_What you need to do_
Given the records below, would you repeat exactly the lines that begin at the one containing "2.2 Tashqi savdoni" and end at the one containing "vom descoperi că limitările și fra", inclusive?

Saved entries:
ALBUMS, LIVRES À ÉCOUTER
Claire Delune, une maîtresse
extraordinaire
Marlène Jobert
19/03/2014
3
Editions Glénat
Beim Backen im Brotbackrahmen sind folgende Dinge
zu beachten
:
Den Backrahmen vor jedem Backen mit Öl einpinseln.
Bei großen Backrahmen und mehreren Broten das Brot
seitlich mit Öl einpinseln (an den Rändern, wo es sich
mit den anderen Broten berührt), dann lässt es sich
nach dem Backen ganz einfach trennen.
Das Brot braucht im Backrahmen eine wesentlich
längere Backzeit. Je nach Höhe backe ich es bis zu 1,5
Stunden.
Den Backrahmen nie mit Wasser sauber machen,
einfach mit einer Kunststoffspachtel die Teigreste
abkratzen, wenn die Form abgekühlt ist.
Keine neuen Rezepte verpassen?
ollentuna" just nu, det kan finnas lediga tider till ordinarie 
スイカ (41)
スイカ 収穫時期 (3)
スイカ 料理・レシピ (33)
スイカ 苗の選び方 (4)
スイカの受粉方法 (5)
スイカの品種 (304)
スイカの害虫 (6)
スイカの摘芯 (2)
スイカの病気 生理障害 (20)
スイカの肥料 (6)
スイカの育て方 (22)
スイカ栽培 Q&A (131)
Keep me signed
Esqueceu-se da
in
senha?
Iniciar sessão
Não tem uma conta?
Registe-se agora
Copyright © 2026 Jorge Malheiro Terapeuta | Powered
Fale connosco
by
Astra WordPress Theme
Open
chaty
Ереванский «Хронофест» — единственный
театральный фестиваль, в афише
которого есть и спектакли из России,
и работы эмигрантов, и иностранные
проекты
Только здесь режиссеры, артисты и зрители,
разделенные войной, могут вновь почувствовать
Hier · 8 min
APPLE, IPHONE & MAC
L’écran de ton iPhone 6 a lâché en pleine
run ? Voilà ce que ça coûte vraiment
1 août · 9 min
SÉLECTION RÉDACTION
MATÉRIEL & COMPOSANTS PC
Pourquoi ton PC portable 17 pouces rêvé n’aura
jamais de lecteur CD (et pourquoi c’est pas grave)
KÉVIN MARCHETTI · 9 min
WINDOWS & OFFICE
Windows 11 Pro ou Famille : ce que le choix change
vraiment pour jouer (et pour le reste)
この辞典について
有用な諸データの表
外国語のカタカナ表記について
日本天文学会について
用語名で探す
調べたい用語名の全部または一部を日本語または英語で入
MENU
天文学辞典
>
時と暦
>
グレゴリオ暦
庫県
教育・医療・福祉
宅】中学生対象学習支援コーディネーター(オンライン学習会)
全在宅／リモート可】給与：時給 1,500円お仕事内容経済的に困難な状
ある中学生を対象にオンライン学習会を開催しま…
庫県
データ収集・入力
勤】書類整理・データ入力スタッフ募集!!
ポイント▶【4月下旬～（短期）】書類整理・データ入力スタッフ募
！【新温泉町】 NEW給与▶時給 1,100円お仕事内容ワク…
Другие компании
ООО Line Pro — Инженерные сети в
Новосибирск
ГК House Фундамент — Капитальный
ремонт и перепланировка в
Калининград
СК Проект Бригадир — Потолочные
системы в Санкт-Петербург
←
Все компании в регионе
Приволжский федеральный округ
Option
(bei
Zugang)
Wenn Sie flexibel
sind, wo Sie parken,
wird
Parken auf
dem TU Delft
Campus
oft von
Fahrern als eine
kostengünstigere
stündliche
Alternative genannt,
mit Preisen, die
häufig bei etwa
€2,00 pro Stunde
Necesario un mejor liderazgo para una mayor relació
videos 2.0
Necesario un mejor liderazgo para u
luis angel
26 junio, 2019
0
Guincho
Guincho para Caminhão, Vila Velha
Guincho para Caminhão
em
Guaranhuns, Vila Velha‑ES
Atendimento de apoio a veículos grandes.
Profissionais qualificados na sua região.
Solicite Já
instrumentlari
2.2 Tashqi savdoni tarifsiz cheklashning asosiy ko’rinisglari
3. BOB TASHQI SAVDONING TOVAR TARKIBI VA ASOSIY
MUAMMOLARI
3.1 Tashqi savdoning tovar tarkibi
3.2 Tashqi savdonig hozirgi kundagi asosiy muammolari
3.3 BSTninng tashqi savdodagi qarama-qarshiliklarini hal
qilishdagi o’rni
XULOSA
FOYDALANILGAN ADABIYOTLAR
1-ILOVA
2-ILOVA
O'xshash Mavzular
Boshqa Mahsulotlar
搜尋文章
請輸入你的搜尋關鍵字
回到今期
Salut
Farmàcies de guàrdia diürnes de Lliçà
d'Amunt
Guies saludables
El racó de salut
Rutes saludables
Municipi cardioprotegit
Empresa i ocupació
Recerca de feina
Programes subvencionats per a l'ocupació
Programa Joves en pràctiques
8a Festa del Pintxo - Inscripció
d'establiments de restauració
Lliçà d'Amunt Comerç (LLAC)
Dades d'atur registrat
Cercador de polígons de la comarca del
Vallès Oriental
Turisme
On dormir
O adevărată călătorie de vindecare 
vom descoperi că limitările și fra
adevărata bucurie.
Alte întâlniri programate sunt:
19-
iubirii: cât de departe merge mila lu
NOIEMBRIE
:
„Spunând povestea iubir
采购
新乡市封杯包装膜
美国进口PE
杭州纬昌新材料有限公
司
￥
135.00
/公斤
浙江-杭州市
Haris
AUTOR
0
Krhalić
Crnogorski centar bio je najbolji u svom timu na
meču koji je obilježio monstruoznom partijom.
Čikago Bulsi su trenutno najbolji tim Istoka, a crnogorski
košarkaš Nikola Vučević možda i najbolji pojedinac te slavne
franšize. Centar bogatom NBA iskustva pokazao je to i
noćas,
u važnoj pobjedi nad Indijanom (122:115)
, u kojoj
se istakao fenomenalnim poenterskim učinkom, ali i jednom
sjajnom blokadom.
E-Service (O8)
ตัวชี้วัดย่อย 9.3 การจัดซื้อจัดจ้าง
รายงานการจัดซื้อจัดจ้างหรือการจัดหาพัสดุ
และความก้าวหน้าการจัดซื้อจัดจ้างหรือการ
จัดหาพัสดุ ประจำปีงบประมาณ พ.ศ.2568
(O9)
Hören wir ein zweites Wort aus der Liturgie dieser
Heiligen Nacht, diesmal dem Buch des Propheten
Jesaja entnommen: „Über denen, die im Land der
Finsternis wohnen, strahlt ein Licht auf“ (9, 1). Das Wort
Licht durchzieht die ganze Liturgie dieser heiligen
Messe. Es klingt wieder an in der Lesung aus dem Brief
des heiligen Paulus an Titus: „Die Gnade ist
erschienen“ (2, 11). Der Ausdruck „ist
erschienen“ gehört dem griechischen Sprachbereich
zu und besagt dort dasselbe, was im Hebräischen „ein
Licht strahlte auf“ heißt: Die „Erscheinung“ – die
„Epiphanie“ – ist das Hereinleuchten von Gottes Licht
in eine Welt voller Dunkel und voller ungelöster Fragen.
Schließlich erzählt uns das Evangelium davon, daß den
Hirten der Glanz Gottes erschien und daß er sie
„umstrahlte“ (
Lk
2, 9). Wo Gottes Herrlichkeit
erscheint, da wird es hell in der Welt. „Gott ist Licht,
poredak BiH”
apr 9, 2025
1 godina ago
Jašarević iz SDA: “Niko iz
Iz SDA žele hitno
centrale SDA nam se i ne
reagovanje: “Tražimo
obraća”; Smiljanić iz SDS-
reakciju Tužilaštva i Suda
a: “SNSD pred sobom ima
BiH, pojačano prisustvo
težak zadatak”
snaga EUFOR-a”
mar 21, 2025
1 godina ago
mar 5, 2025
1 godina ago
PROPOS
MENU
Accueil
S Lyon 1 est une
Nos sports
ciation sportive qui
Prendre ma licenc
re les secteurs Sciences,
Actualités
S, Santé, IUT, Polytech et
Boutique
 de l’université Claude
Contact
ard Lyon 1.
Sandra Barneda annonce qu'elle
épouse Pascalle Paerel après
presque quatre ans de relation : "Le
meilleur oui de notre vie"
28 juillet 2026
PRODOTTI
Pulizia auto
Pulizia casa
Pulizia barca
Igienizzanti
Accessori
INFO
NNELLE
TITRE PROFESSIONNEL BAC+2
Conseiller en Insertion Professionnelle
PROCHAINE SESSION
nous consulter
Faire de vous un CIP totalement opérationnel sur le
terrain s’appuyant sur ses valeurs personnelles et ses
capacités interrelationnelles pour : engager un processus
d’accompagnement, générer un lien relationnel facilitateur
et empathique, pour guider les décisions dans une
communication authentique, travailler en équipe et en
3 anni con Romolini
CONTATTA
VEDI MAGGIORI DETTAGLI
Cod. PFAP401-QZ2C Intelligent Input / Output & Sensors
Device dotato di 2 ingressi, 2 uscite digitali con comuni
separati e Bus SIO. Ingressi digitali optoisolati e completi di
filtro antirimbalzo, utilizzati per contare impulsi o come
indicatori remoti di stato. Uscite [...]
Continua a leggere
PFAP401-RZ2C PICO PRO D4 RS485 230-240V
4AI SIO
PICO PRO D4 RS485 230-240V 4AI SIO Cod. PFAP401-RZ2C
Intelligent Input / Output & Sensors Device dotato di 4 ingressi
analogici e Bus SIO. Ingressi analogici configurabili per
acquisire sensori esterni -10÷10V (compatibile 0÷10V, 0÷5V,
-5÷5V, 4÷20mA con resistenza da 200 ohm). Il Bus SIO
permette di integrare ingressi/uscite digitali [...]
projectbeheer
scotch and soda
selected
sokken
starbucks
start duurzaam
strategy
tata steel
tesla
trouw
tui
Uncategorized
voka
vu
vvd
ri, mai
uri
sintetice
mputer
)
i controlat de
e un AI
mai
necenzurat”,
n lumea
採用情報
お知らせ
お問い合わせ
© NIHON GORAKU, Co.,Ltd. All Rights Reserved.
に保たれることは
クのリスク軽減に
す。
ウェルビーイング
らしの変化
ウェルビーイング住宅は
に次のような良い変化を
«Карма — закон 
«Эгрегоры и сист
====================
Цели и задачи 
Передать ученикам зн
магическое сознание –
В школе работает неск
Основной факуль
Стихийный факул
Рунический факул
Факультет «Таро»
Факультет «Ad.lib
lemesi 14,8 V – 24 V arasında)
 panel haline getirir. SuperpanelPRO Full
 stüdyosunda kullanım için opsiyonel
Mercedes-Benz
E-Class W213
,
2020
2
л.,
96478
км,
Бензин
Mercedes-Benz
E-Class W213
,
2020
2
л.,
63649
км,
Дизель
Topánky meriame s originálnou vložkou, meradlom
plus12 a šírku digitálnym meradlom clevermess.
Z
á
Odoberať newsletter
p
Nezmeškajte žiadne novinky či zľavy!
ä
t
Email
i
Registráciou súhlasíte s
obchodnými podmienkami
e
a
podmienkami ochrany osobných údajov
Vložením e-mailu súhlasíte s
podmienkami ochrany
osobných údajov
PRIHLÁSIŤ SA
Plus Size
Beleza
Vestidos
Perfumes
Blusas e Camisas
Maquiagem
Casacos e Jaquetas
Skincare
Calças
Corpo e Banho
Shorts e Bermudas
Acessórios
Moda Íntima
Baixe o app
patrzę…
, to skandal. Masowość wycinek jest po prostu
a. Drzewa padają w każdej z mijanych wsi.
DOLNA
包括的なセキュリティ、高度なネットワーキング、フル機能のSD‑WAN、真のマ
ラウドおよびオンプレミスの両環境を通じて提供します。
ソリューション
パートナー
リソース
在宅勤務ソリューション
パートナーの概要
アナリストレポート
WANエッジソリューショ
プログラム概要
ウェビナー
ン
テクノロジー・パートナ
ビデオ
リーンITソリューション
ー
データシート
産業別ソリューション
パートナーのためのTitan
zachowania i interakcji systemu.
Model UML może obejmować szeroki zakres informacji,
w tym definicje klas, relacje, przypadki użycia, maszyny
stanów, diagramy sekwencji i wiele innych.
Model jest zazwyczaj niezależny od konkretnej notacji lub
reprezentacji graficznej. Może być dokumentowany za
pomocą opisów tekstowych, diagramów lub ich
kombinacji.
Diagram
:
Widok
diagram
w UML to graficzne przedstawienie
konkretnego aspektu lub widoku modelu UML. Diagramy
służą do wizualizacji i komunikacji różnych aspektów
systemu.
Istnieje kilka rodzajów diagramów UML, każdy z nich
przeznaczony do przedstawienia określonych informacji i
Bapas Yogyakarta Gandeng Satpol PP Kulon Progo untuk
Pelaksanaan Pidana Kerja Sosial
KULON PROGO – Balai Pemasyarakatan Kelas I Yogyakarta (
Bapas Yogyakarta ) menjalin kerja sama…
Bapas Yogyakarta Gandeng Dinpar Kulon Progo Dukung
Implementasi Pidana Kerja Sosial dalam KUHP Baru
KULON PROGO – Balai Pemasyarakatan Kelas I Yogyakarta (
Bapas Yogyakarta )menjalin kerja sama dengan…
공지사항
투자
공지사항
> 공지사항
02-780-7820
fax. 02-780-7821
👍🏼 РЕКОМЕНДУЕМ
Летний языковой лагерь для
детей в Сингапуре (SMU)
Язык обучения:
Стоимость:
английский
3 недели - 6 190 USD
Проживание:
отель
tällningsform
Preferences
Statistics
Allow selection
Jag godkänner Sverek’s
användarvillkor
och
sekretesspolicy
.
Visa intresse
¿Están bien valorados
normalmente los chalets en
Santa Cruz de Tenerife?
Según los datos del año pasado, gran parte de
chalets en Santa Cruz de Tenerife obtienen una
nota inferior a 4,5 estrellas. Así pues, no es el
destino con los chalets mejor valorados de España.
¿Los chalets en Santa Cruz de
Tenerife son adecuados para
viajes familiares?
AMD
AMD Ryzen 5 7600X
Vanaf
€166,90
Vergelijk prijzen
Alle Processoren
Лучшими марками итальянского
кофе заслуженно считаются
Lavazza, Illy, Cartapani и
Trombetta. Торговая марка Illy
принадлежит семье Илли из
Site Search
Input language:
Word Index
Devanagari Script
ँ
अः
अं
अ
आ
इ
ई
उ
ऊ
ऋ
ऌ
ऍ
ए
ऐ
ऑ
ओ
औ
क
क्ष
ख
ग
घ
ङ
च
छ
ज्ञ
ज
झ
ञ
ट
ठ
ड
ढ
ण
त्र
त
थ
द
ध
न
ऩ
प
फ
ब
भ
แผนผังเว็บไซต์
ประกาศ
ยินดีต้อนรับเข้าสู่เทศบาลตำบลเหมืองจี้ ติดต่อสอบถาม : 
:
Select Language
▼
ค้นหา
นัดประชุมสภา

_Exercise answer_
2.2 Tashqi savdoni tarifsiz cheklashning asosiy ko’rinisglari
3. BOB TASHQI SAVDONING TOVAR TARKIBI VA ASOSIY
MUAMMOLARI
3.1 Tashqi savdoning tovar tarkibi
3.2 Tashqi savdonig hozirgi kundagi asosiy muammolari
3.3 BSTninng tashqi savdodagi qarama-qarshiliklarini hal
qilishdagi o’rni
XULOSA
FOYDALANILGAN ADABIYOTLAR
1-ILOVA
2-ILOVA
O'xshash Mavzular
Boshqa Mahsulotlar
搜尋文章
請輸入你的搜尋關鍵字
回到今期
Salut
Farmàcies de guàrdia diürnes de Lliçà
d'Amunt
Guies saludables
El racó de salut
Rutes saludables
Municipi cardioprotegit
Empresa i ocupació
Recerca de feina
Programes subvencionats per a l'ocupació
Programa Joves en pràctiques
8a Festa del Pintxo - Inscripció
d'establiments de restauració
Lliçà d'Amunt Comerç (LLAC)
Dades d'atur registrat
Cercador de polígons de la comarca del
Vallès Oriental
Turisme
On dormir
O adevărată călătorie de vindecare 
vom descoperi că limitările și fra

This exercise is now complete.